Would you please set down the data again exactly as given, excluding the pictures?

(Raw data)

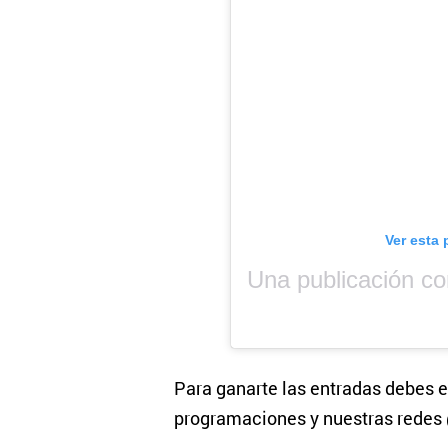
Ver esta 
Para ganarte las entradas debes e
programaciones y nuestras rede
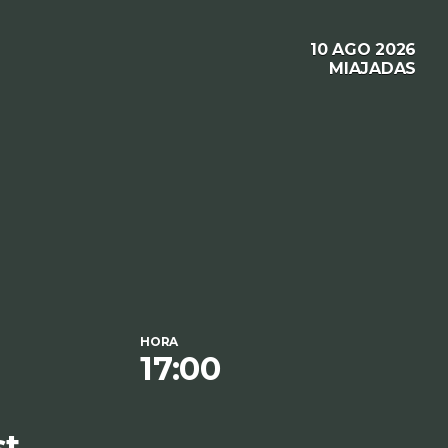
10 AGO 2026
MIAJADAS
HORA
17:00
st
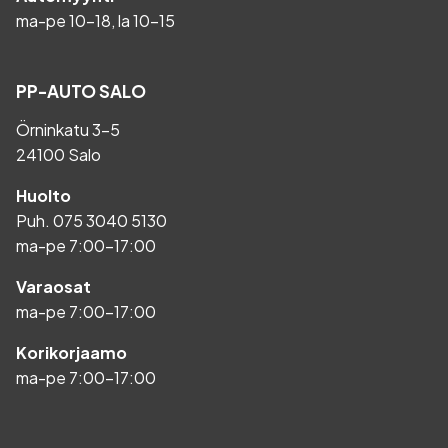
ma-pe 10-18, la 10-15
PP-AUTO SALO
Örninkatu 3-5
24100 Salo
Huolto
Puh.
075 3040 5130
ma-pe 7:00-17:00
Varaosat
ma-pe 7:00-17:00
Korikorjaamo
ma-pe 7:00-17:00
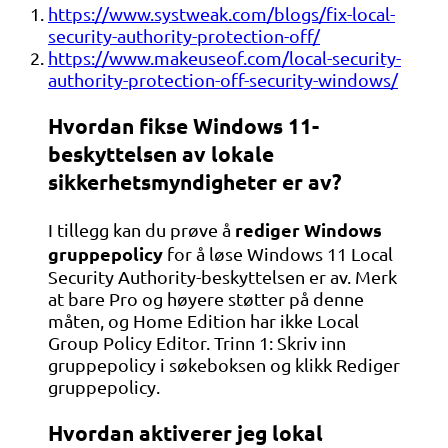
https://www.systweak.com/blogs/fix-local-
security-authority-protection-off/
https://www.makeuseof.com/local-security-
authority-protection-off-security-windows/
Hvordan fikse Windows 11-
beskyttelsen av lokale
sikkerhetsmyndigheter er av?
rediger Windows
I tillegg kan du prøve å
gruppepolicy
for å løse Windows 11 Local
Security Authority-beskyttelsen er av. Merk
at bare Pro og høyere støtter på denne
måten, og Home Edition har ikke Local
Group Policy Editor. Trinn 1: Skriv inn
gruppepolicy i søkeboksen og klikk Rediger
gruppepolicy.
Hvordan aktiverer jeg lokal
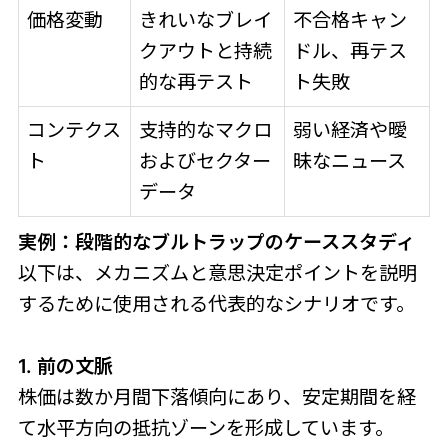
価格変動
きれいなブレイ
不合格キャン
クアウトと持続
ドル、再テス
的な再テスト
ト失敗
コンテクス
支持的なマクロ
弱い経済や曖
ト
およびセクター
昧なニュース
データ
実例：段階的なブルトラップのケーススタディ
以下は、メカニズムと意思決定ポイントを説明
するために使用される代表的なシナリオです。
1. 前の文脈
株価は数か月間下落傾向にあり、安定期間を経
て水平方向の抵抗ゾーンを形成しています。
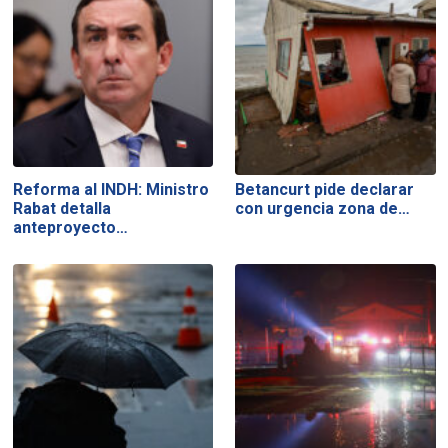
Reforma al INDH: Ministro
Betancurt pide declarar
Rabat detalla
con urgencia zona de…
anteproyecto…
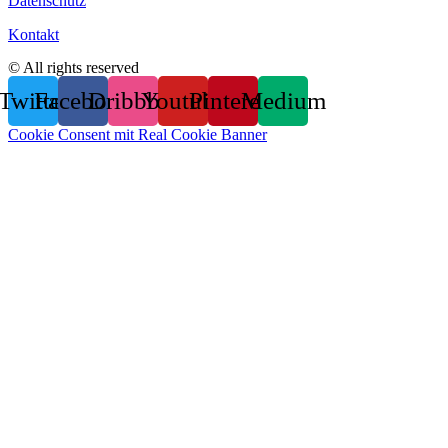
Datenschutz
Kontakt
© All rights reserved
Twitter
Facebook
Dribbble
Youtube
Pinterest
Medium
Cookie Consent mit Real Cookie Banner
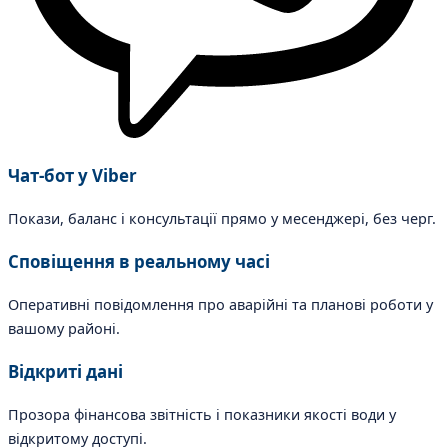
Чат-бот у Viber
Покази, баланс і консультації прямо у месенджері, без черг.
Сповіщення в реальному часі
Оперативні повідомлення про аварійні та планові роботи у
вашому районі.
Відкриті дані
Прозора фінансова звітність і показники якості води у
відкритому доступі.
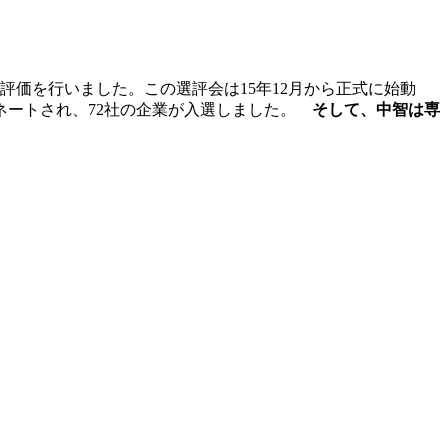
価を行いました。この選評会は15年12月から正式に始動
ネートされ、72社の企業が入選しました。
そして、中智は専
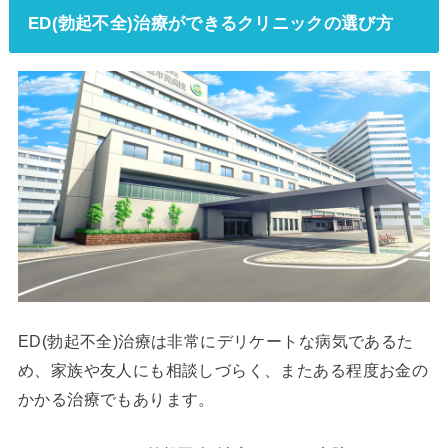
ED(勃起不全)治療ができるクリニックの選び方
ED(勃起不全)治療は非常にデリケートな病気であるた
め、家族や友人にも相談しづらく、またある程度お金の
かかる治療でもあります。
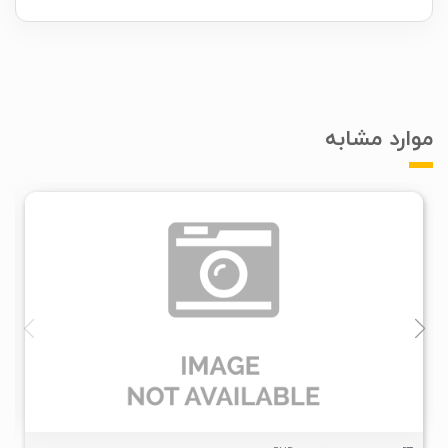
موارد مشابه
۱
۱۳۹۸/۰۷/۲۲
۴K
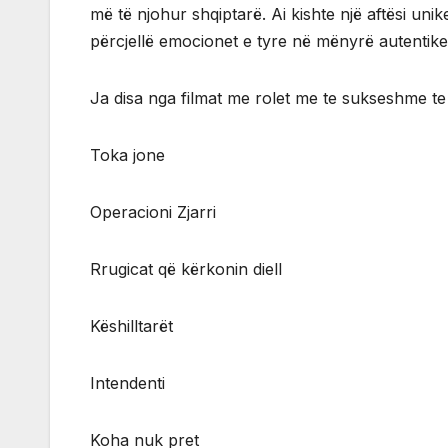
më të njohur shqiptarë. Ai kishte një aftësi un
përcjellë emocionet e tyre në mënyrë autentike
Ja disa nga filmat me rolet me te sukseshme t
Toka jone
Operacioni Zjarri
Rrugicat që kërkonin diell
Këshilltarët
Intendenti
Koha nuk pret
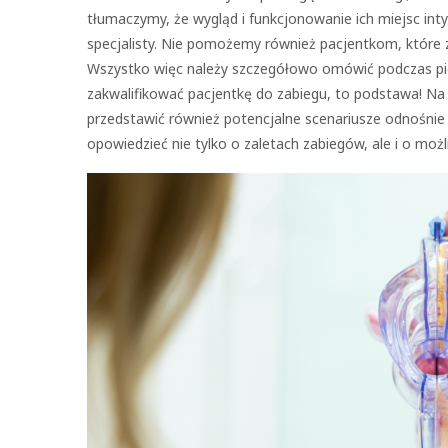
tłumaczymy, że wygląd i funkcjonowanie ich miejsc in
specjalisty. Nie pomożemy również pacjentkom, które 
Wszystko więc należy szczegółowo omówić podczas pier
zakwalifikować pacjentkę do zabiegu, to podstawa! Na
przedstawić również potencjalne scenariusze odnośni
opowiedzieć nie tylko o zaletach zabiegów, ale i o możl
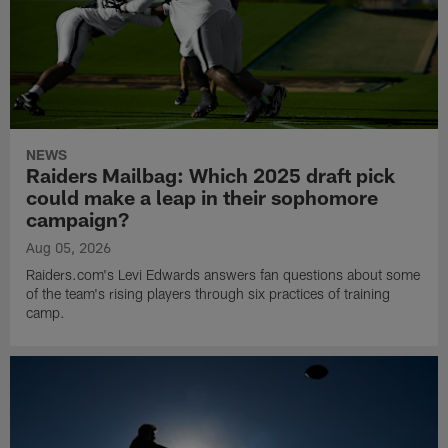
NEWS
Raiders Mailbag: Which 2025 draft pick
could make a leap in their sophomore
campaign?
Aug 05, 2026
Raiders.com's Levi Edwards answers fan questions about some
of the team's rising players through six practices of training
camp.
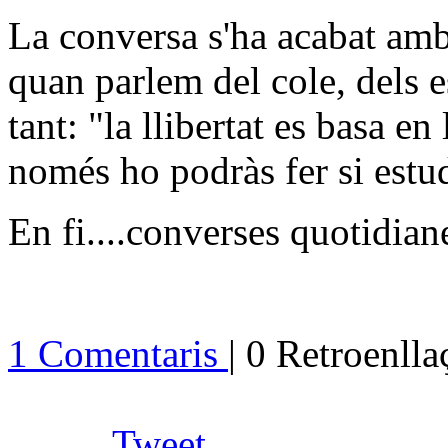
La conversa s'ha acabat amb
quan parlem del cole, dels e
tant: "la llibertat es basa en
només ho podràs fer si estu
En fi....converses quotidia
1 Comentaris
| 0 Retroenll
Tweet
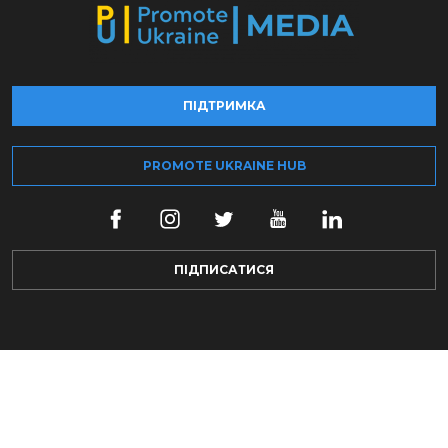
ПІДТРИМКА
PROMOTE UKRAINE HUB
ПІДПИСАТИСЯ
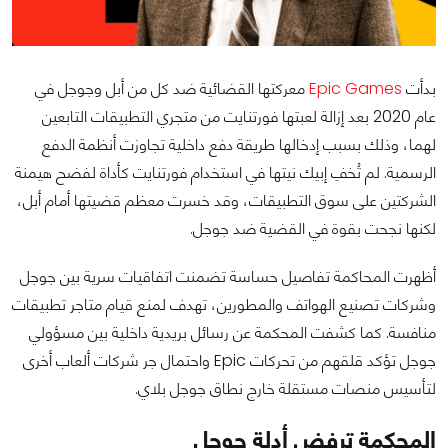
بدأت
Epic Games
معركتها القضائية ضد كل من أبل وجوجل في
عام 2020 بعد إزالة لعبتها فورتنايت من متجري التطبيقات التابعين
لهما، وذلك بسبب إدخالها طريقة دفع داخلية تجاوزت أنظمة الدفع
الرسمية. لم تُخفِ إبيك نيتها في استخدام فورتنايت كأداة لفضح هيمنة
الشركتين على سوق التطبيقات، وقد خسرت معظم قضيتها أمام أبل،
لكنها نجحت بقوة في القضية ضد جوجل.
أظهرت المحاكمة تفاصيل حساسة تضمنت اتفاقيات سرية بين جوجل
وشركات تصنيع الهواتف والمطورين، تهدف لمنع قيام متاجر تطبيقات
منافسة. كما كشفت المحكمة عن رسائل بريدية داخلية بين مسؤولي
جوجل تؤكد قلقهم من تحركات Epic واحتمال جر شركات ألعاب أخرى
لتأسيس منصات مستقلة خارج نطاق جوجل بلاي.
المحكمة ترفض أدلة جوجل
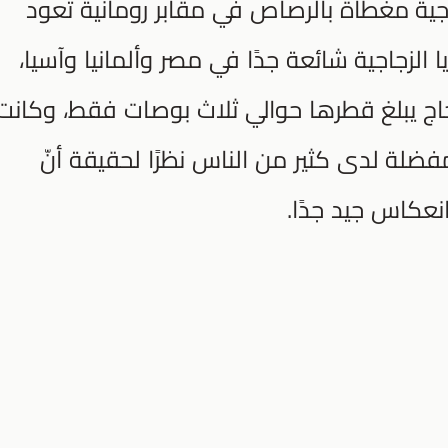
اجية مغطاة بالرصاص في مقابر رومانية تعود
يا الزجاجية شائعة جدًا في مصر وألمانيا وآسيا،
جاج يبلغ قطرها حوالي ثلاث بوصات فقط، وكانت
فضلة لدى كثير من الناس نظرًا لحقيقة أنّ
 انعكاس جيد جدًا.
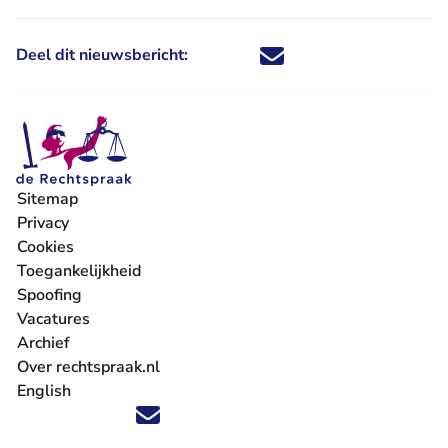
Deel dit nieuwsbericht:
Deel dit nieuwsbericht via X - U 
Deel dit nieuwsbericht via Fa
Deel dit nieuwsbericht via
Deel dit nieuwsbericht
Sitemap
Privacy
Cookies
Toegankelijkheid
Spoofing
Vacatures
- U verlaat Rechtspraak.nl
Archief
Over rechtspraak.nl
English
Volg ons op X (Twitter) - U verlaat Rechtspraak.nl
Volg ons op Facebook - U verlaat Rechtspraak.nl
Volg ons op Instagram - U verlaat Rechtspraak.nl
Volg ons op Youtube - U verlaat Rechtspraak.nl
Volg ons op LinkedIn - U verlaat Rechtspraak.n
'Blijf op de hoogte' nieuwsbrief - U verlaat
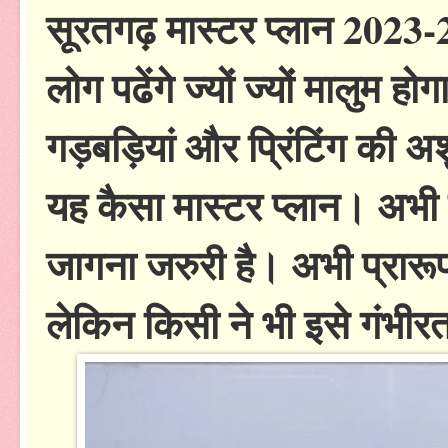
सूरतगढ़ मास्टर प्लान 2023-2
लोग पढेंगे ज्यों ज्यों मालुम
गड़बड़ियां और प्रिंटिंग की अश
यह कैसा मास्टर प्लान। अभी त
जागना जरुरी है। अभी प्रारूप ज
लेकिन किसी ने भी इसे गंभीरता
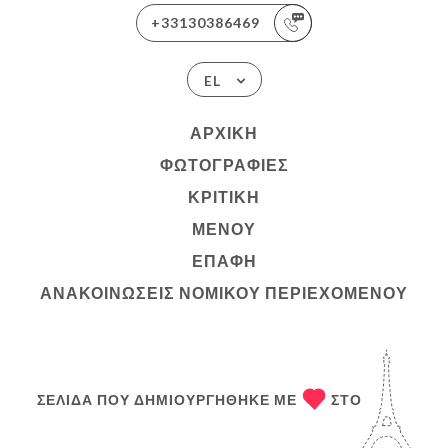
+33130386469
EL
ΑΡΧΙΚΉ
ΦΩΤΟΓΡΑΦΊΕΣ
ΚΡΙΤΙΚΉ
ΜΕΝΟΎ
ΕΠΑΦΉ
ΑΝΑΚΟΙΝΏΣΕΙΣ ΝΟΜΙΚΟΎ ΠΕΡΙΕΧΟΜΈΝΟΥ
ΣΕΛΊΔΑ ΠΟΥ ΔΗΜΙΟΥΡΓΉΘΗΚΕ ΜΕ
ΣΤΟ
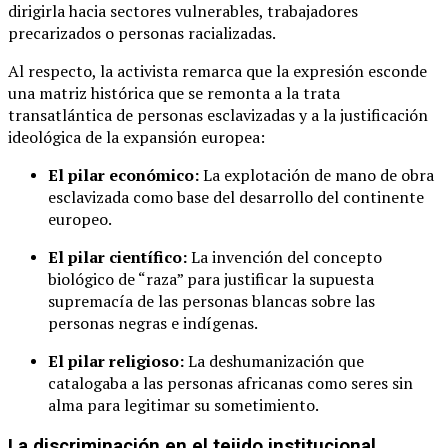
dirigirla hacia sectores vulnerables, trabajadores
precarizados o personas racializadas.
Al respecto, la activista remarca que la expresión esconde
una matriz histórica que se remonta a la trata
transatlántica de personas esclavizadas y a la justificación
ideológica de la expansión europea:
El pilar económico:
La explotación de mano de obra
esclavizada como base del desarrollo del continente
europeo.
El pilar científico:
La invención del concepto
biológico de “raza” para justificar la supuesta
supremacía de las personas blancas sobre las
personas negras e indígenas.
El pilar religioso:
La deshumanización que
catalogaba a las personas africanas como seres sin
alma para legitimar su sometimiento.
La discriminación en el tejido institucional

(End Raw data)

* [The completed task]
Ver esta 
Para ganarte las entradas debes e
programaciones y nuestras rede
10 AGO 2026
MIAJADAS
HORA
17:00
st
ma-pe 10-18, la 10-15
PP-AUTO SALO
Örninkatu 3-5
24100 Salo
Huolto
Puh.
075 3040 5130
ma-pe 7:00-17:00
Varaosat
ma-pe 7:00-17:00
Korikorjaamo
ma-pe 7:00-17:00
https://www.systweak.com/blogs/fix-local-
security-authority-protection-off/
https://www.makeuseof.com/local-security-
authority-protection-off-security-windows/
Hvordan fikse Windows 11-
beskyttelsen av lokale
sikkerhetsmyndigheter er av?
rediger Windows
I tillegg kan du prøve å
gruppepolicy
for å løse Windows 11 Local
Security Authority-beskyttelsen er av. Merk
at bare Pro og høyere støtter på denne
måten, og Home Edition har ikke Local
Group Policy Editor. Trinn 1: Skriv inn
gruppepolicy i søkeboksen og klikk Rediger
gruppepolicy.
Hvordan aktiverer jeg lokal
価格変動
きれいなブレイ
不合格キャン
クアウトと持続
ドル、再テス
的な再テスト
ト失敗
コンテクス
支持的なマクロ
弱い経済や曖
ト
およびセクター
昧なニュース
データ
実例：段階的なブルトラップのケーススタディ
以下は、メカニズムと意思決定ポイントを説明
するために使用される代表的なシナリオです。
1. 前の文脈
株価は数か月間下落傾向にあり、安定期間を経
て水平方向の抵抗ゾーンを形成しています。
Reforma al INDH: Ministro
Betancurt pide declarar
Rabat detalla
con urgencia zona de…
anteproyecto…
Datenschutz
Kontakt
© All rights reserved
Twitter
Facebook
Dribbble
Youtube
Pinterest
Medium
Cookie Consent mit Real Cookie Banner
Чат-бот у Viber
Покази, баланс і консультації прямо у месенджері, без черг.
Сповіщення в реальному часі
Оперативні повідомлення про аварійні та планові роботи у
вашому районі.
Відкриті дані
Прозора фінансова звітність і показники якості води у
відкритому доступі.
価を行いました。この選評会は15年12月から正式に始動
ネートされ、72社の企業が入選しました。
そして、中智は専
ED(勃起不全)治療ができるクリニックの選び方
ED(勃起不全)治療は非常にデリケートな病気であるた
め、家族や友人にも相談しづらく、またある程度お金の
かかる治療でもあります。
موارد مشابه
۱
۱۳۹۸/۰۷/۲۲
۴K
më të njohur shqiptarë. Ai kishte një aftësi un
përcjellë emocionet e tyre në mënyrë autentike
Ja disa nga filmat me rolet me te sukseshme t
Toka jone
Operacioni Zjarri
Rrugicat që kërkonin diell
Këshilltarët
Intendenti
Koha nuk pret
tłumaczymy, że wygląd i funkcjonowanie ich miejsc in
specjalisty. Nie pomożemy również pacjentkom, które 
Wszystko więc należy szczegółowo omówić podczas pier
zakwalifikować pacjentkę do zabiegu, to podstawa! Na
przedstawić również potencjalne scenariusze odnośni
opowiedzieć nie tylko o zaletach zabiegów, ale i o możl
NEWS
Raiders Mailbag: Which 2025 draft pick
could make a leap in their sophomore
campaign?
Aug 05, 2026
Raiders.com's Levi Edwards answers fan questions about some
of the team's rising players through six practices of training
camp.
La conversa s'ha acabat amb
quan parlem del cole, dels e
tant: "la llibertat es basa en
només ho podràs fer si estu
En fi....converses quotidia
1 Comentaris
| 0 Retroenll
Tweet
ПІДТРИМКА
PROMOTE UKRAINE HUB
ПІДПИСАТИСЯ
بدأت
Epic Games
معركتها القضائية ضد كل من أبل وجوجل في
عام 2020 بعد إزالة لعبتها فورتنايت من متجري التطبيقات التابعين
لهما، وذلك بسبب إدخالها طريقة دفع داخلية تجاوزت أنظمة الدفع
الرسمية. لم تُخفِ إبيك نيتها في استخدام فورتنايت كأداة لفضح هيمنة
الشركتين على سوق التطبيقات، وقد خسرت معظم قضيتها أمام أبل،
لكنها نجحت بقوة في القضية ضد جوجل.
أظهرت المحاكمة تفاصيل حساسة تضمنت اتفاقيات سرية بين جوجل
وشركات تصنيع الهواتف والمطورين، تهدف لمنع قيام متاجر تطبيقات
منافسة. كما كشفت المحكمة عن رسائل بريدية داخلية بين مسؤولي
جوجل تؤكد قلقهم من تحركات Epic واحتمال جر شركات ألعاب أخرى
لتأسيس منصات مستقلة خارج نطاق جوجل بلاي.
المحكمة ترفض أدلة جوجل
اجية مغطاة بالرصاص في مقابر رومانية تعود
يا الزجاجية شائعة جدًا في مصر وألمانيا وآسيا،
جاج يبلغ قطرها حوالي ثلاث بوصات فقط، وكانت
فضلة لدى كثير من الناس نظرًا لحقيقة أنّ
 انعكاس جيد جدًا.
Deel dit nieuwsbericht:
Deel dit nieuwsbericht via X - U 
Deel dit nieuwsbericht via Fa
Deel dit nieuwsbericht via
Deel dit nieuwsbericht
Sitemap
Privacy
Cookies
Toegankelijkheid
Spoofing
Vacatures
- U verlaat Rechtspraak.nl
Archief
Over rechtspraak.nl
English
Volg ons op X (Twitter) - U verlaat Rechtspraak.nl
Volg ons op Facebook - U verlaat Rechtspraak.nl
Volg ons op Instagram - U verlaat Rechtspraak.nl
Volg ons op Youtube - U verlaat Rechtspraak.nl
Volg ons op LinkedIn - U verlaat Rechtspraak.n
'Blijf op de hoogte' nieuwsbrief - U verlaat
सूरतगढ़ मास्टर प्लान 2023-2
लोग पढेंगे ज्यों ज्यों मालुम
गड़बड़ियां और प्रिंटिंग की अश
यह कैसा मास्टर प्लान। अभी त
जागना जरुरी है। अभी प्रारूप ज
लेकिन किसी ने भी इसे गंभीरता
+33130386469
EL
ΑΡΧΙΚΉ
ΦΩΤΟΓΡΑΦΊΕΣ
ΚΡΙΤΙΚΉ
ΜΕΝΟΎ
ΕΠΑΦΉ
ΑΝΑΚΟΙΝΏΣΕΙΣ ΝΟΜΙΚΟΎ ΠΕΡΙΕΧΟΜΈΝΟΥ
ΣΕΛΊΔΑ ΠΟΥ ΔΗΜΙΟΥΡΓΉΘΗΚΕ ΜΕ
ΣΤΟ
dirigirla hacia sectores vulnerables, trabajadores
precarizados o personas racializadas.
Al respecto, la activista remarca que la expresión esconde
una matriz histórica que se remonta a la trata
transatlántica de personas esclavizadas y a la justificación
ideológica de la expansión europea:
El pilar económico:
La explotación de mano de obra
esclavizada como base del desarrollo del continente
europeo.
El pilar científico:
La invención del concepto
biológico de “raza” para justificar la supuesta
supremacía de las personas blancas sobre las
personas negras e indígenas.
El pilar religioso:
La deshumanización que
catalogaba a las personas africanas como seres sin
alma para legitimar su sometimiento.
La discriminación en el tejido institucional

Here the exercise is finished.